Demyelination takes place in multiple central nervous system diseases. A reliable in vivo drug delivery technique is necessary for remyelinating drug testing. This protocol describes an osmotic pump-based method that allows long-term drug delivery directly into the brain parenchyma and improves the drug bioavailability, with broad application in remyelination research.
Demyelination has been identified in not only multiple sclerosis (MS), but also other central nervous system diseases such as Alzheimer’s disease and autism. As evidence suggests that remyelination can effectively ameliorate the disease symptoms, there is an increasing focus on drug development to promote the myelin regeneration process. Thus, a region-selectable and result-reliable drug delivery technique is required to test the efficiency and specificity of these drugs in vivo. This protocol introduces the osmotic pump implant as a new drug delivery approach in the lysolecithin-induced demyelination mouse model. The osmotic pump is a small implantable device that can bypass the blood-brain barrier (BBB) and deliver drugs steadily and directly to specific areas of the mouse brain. It can also effectively improve the bioavailability of drugs such as peptides and proteins with a short half-life. Therefore, this method is of great value to the field of central nervous system myelin regeneration research.
The osmotic pump is a small implantable solution-releasing device. It can be used for systemic delivery when implanted subcutaneously or in the abdominal cavity. The surface of the osmotic pump is a semi-permeable membrane, and its inner side is a permeable layer. The osmotic pump operates by using the osmotic pressure difference between the osmotic layer and the tissue environment where the pump is implanted. The high osmolality of the osmotic layer makes the water in the tissue flow into the osmotic layer through the semi-permeable membrane on the pump surface. The osmotic layer expands and compresses the flexible reservoir inside the pump, thereby displacing the solution from the flexible reservoir at a certain rate for a long duration1. The pump has three different reservoir volumes, 100 µL, 200 µL, and 2 mL, with their delivery rates varying from 0.11 µL/h to 10 µL/h. Depending on the selected pump type, the device can operate from 1 day to 6 weeks2. In this protocol, a 100 µL osmotic pump with a transfer rate of 0.25 µL/h that can operate for 14 days is used.

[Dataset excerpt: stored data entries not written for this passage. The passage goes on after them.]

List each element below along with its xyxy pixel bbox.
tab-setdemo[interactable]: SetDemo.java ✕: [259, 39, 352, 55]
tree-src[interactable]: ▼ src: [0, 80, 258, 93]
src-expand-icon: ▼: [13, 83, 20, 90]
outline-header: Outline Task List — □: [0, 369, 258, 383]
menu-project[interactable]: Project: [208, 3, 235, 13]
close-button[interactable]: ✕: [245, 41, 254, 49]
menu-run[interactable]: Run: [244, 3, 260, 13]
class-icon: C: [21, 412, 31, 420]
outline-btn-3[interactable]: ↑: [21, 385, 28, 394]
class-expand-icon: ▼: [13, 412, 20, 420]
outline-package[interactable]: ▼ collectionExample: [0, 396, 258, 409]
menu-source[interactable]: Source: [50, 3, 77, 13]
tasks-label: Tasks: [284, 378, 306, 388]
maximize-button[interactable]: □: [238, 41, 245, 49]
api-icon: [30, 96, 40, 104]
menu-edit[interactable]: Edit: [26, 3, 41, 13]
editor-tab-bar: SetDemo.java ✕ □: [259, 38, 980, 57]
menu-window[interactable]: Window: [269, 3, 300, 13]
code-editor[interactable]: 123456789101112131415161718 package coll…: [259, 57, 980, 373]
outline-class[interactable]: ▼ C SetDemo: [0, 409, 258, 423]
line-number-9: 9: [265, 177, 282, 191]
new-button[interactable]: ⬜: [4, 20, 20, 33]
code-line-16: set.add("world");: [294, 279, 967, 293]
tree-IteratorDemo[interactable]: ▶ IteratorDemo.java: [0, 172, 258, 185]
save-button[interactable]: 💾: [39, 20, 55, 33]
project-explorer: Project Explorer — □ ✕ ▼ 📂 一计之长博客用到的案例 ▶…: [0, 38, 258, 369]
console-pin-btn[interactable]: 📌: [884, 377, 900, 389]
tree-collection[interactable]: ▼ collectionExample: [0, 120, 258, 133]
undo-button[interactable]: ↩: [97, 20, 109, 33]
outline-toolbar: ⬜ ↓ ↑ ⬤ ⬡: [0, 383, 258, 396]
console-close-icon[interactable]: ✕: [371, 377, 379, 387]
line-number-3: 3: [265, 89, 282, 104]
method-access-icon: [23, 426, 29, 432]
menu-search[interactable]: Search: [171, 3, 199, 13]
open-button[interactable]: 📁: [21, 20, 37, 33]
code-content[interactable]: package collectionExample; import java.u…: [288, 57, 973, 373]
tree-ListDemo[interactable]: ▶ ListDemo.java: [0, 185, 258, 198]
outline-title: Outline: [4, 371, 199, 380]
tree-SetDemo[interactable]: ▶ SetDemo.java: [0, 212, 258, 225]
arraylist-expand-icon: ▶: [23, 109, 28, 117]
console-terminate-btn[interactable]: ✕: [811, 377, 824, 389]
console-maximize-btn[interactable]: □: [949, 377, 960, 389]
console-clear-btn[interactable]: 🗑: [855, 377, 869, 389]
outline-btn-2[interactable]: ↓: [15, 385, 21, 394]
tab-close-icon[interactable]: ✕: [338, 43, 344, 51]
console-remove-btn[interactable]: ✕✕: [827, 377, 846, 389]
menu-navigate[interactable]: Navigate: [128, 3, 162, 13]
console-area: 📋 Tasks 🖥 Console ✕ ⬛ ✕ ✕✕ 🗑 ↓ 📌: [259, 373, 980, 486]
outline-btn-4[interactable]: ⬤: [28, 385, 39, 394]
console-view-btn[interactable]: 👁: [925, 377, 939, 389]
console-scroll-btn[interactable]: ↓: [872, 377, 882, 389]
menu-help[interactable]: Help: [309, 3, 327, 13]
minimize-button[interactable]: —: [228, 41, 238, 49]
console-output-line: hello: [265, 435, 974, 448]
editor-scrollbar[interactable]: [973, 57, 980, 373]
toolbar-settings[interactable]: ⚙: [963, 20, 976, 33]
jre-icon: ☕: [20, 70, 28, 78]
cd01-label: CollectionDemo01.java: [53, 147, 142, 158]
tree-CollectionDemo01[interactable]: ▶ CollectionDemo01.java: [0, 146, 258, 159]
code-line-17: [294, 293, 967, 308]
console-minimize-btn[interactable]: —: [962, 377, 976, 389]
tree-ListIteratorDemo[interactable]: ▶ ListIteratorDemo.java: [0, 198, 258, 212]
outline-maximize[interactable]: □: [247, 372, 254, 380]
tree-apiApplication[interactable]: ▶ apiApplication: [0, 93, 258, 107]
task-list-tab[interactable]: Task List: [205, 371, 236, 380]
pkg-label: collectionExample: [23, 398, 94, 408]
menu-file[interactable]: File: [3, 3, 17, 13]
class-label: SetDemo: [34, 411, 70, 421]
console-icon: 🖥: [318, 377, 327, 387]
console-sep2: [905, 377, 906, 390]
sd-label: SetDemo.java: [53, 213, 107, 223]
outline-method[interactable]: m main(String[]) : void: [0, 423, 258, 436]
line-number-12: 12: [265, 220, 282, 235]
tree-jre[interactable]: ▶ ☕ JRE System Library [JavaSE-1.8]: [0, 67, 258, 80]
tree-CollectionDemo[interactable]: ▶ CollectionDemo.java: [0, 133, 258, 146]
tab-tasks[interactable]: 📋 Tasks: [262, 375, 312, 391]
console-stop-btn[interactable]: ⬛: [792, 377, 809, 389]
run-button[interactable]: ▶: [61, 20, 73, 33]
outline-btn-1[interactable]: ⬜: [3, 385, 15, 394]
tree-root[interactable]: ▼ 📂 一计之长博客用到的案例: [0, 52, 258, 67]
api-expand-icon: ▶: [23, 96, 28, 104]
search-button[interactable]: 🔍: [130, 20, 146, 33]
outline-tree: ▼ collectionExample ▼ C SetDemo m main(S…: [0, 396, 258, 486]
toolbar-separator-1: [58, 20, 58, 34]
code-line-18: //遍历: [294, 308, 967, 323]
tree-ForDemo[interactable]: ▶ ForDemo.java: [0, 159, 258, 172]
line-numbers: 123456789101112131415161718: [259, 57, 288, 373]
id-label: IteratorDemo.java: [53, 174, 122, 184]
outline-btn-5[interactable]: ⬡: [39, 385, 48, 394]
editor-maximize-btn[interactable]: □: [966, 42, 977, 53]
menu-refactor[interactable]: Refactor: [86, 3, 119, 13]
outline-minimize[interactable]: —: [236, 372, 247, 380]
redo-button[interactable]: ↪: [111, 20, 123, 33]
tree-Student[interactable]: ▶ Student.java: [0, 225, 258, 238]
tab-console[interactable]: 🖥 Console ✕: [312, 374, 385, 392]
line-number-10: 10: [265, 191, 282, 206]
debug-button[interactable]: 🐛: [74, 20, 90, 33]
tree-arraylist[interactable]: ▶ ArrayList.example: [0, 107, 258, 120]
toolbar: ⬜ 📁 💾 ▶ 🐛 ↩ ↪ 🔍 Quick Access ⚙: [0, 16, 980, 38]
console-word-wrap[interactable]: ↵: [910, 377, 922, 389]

Back in the 1970s, the osmotic pump had been used in neuroscience research3,4. For instance, Wei et al. adopted the osmotic pump approach to inject opioid peptides into the ventricle in a study of drug addiction3. After continuous improvement, the osmotic pump has now been used in the study of the controlled delivery of thousands of drugs, including peptides, growth factors, addictive drugs, hormones, steroids, antibodies, and so on. In addition, with special catheters (Brain Infusion Kits) attached, it can be used for targeted infusion to specific tissues or organs, including the spinal cord, brain, spleen, and liver5,6,7.
In the study of remyelination, many drugs have been shown to promote myelin regeneration in vitro, but most of them have not achieved significant effects in vivo, possibly due to the lack of an appropriate administration method. Traditional administration methods such as intraperitoneal injection, subcutaneous injection, and intragastric administration have limitations in the bioavailability of the drugs. In addition, some drugs have poor blood-brain barrier permeability, which undermines their access to the brain parenchyma. Together, these limitations call for a novel efficient delivery method. In combination with the brain infusion kits, osmotic pumps can bypass the blood-brain barrier and deliver drugs directly to the corpus callosum, which effectively improves the bioavailability of drugs, especially for some polypeptide and protein drugs with a short half-life. Therefore, the osmotic pump as a new drug delivery technique is of great value to the field of central nervous system myelin regeneration research. The application of this technique will be introduced in detail below.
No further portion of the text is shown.